Quote: Originally posted by PHILOU Zrealone  
"The comparison between thiourea and dithiooxamide thioamide and enol forms"
I would write "enthiol" or "thioenol" for A=C-SH sequence.

Beware that since dithiooxamide is bifunctional just like you chloroacetal that you may have different possible products...
1°) the product you want with two cyclopentarings...thus intramolecular cyclisation via geminal N and S on the same C.
2°) a similar product with two cyclohexarings...thus intramolecular cyclisation via viccinal N and S from different initially neightbourgs C.
3°) a polymer kind of linear with cycli inbetween (I can imagine two types) from the binding of different dithiooxamide molécules via intermolecular bridging.
4°) a mix of intramolecular cyclisation and intermolecular bridging with limited lenght and Molecular Weight.
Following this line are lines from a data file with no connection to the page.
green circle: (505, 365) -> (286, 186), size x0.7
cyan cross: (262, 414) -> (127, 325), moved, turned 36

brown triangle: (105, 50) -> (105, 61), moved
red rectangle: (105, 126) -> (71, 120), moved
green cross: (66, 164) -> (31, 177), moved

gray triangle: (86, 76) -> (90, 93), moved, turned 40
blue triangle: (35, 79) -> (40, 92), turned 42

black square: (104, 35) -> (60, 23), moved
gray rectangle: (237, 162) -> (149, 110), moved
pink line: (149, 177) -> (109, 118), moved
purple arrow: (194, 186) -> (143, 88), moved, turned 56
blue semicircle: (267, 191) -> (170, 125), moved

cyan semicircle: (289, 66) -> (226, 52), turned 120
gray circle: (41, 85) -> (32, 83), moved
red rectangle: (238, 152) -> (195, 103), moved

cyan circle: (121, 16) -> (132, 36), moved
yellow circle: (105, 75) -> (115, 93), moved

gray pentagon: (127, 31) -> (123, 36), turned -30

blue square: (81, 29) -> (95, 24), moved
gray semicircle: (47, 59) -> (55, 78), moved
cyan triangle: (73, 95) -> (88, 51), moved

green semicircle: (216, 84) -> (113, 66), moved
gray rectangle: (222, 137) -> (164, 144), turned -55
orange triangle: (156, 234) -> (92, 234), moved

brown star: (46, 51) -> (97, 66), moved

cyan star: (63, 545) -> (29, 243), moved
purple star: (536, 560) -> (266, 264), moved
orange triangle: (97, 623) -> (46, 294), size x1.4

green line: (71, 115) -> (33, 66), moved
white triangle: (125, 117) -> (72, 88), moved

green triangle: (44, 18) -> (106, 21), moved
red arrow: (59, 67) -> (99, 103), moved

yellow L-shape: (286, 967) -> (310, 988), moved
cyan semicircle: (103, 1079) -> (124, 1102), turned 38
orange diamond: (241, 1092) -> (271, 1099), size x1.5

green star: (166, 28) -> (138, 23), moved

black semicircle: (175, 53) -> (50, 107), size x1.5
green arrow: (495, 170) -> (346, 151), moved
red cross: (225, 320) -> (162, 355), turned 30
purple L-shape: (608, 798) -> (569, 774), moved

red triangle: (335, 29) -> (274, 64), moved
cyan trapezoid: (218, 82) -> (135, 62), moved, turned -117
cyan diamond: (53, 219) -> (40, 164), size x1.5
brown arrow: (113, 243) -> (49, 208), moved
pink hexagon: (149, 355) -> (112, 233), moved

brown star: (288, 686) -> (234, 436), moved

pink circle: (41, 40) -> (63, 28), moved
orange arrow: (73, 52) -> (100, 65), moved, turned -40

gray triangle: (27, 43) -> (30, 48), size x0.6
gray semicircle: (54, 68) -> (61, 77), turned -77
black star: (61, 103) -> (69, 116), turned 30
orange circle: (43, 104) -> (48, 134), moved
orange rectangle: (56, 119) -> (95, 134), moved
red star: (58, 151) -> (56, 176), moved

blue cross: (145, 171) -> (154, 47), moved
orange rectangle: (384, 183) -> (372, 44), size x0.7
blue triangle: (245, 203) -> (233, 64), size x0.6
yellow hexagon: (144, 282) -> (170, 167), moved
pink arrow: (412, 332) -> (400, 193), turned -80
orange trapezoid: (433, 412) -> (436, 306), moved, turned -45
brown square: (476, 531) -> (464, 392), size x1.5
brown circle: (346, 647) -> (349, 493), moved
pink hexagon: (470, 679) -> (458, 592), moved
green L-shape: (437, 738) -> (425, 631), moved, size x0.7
The color is highly probable because of the hyperconjugaison of the molecule all sp2 are resonating and the free S doublets propagates the "aromaticity".


[Edited on 12-8-2016 by PHILOU Zrealone]

A little drawing is better than a long writting...and it can fix the ideas...so here is the general picture.
I have found 3 polymeric types and just thought to another mixed polymer possibility.
The polymer can be finite if the ends close a macrocyclic loop or "infinite" (if the chain propagates to very high MW).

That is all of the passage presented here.